-- Material to process follows --

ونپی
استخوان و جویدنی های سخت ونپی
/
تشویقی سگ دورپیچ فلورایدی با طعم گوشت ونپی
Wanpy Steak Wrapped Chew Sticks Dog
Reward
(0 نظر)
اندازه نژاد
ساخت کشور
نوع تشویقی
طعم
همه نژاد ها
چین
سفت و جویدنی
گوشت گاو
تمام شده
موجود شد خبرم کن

-- Material to process concluded --
-- Material to process follows --

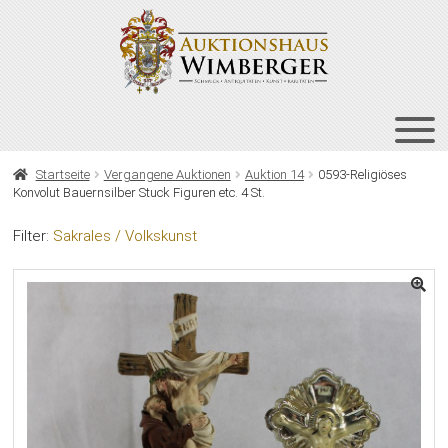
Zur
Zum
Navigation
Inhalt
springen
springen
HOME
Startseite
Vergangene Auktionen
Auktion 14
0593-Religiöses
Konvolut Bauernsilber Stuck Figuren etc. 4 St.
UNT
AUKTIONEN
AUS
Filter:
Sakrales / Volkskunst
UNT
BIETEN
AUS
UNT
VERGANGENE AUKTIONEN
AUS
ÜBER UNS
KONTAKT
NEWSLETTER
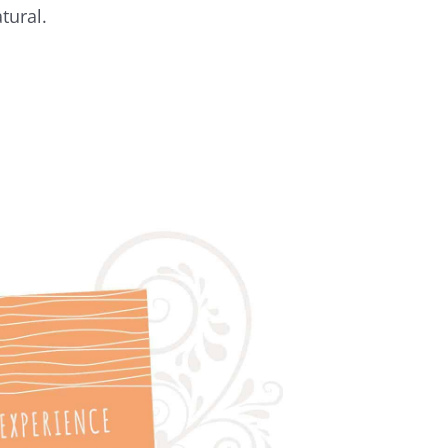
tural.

-- Material to process concluded --
-- Material to process follows --

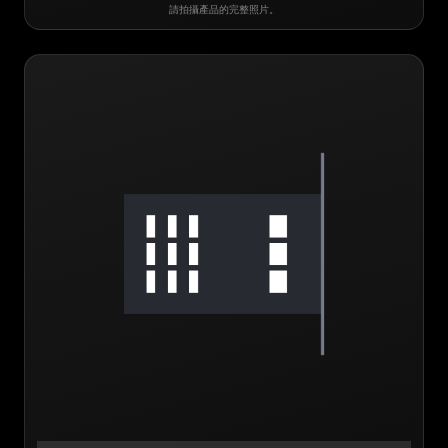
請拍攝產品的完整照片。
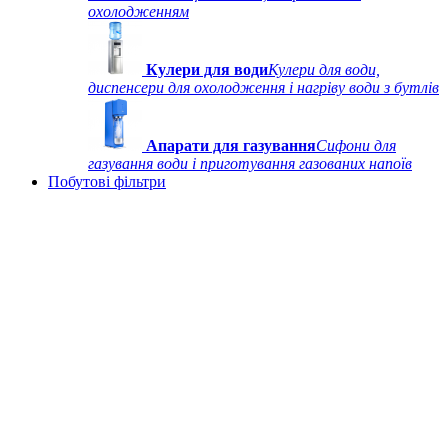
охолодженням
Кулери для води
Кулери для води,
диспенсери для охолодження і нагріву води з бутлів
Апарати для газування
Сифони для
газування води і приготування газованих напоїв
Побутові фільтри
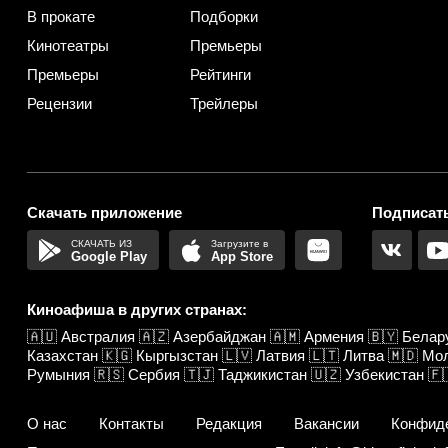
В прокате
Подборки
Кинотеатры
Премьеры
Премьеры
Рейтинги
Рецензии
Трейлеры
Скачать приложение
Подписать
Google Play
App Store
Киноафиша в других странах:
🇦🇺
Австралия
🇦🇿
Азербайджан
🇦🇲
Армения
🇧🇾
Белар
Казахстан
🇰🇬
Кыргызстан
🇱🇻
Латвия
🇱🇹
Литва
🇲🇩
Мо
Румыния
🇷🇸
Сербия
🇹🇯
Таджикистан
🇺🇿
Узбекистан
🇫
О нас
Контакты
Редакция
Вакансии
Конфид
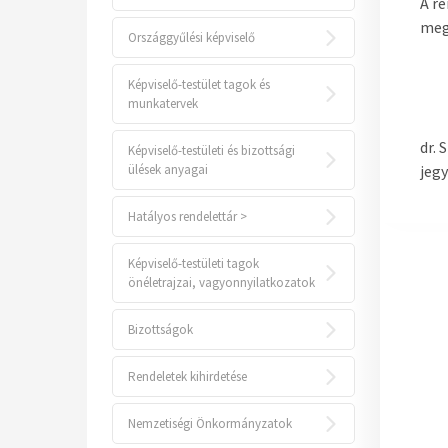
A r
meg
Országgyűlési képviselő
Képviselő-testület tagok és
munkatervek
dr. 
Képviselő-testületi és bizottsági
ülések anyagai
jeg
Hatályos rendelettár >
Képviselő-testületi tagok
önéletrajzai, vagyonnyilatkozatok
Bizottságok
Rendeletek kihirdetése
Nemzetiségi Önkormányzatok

-- Material to process concluded --

_Exercise instructions_. Among the records, find every line holding the word "تشویقی" and copy it.

_Answer space_.
تشویقی سگ دورپیچ فلورایدی با طعم گوشت ونپی
نوع تشویقی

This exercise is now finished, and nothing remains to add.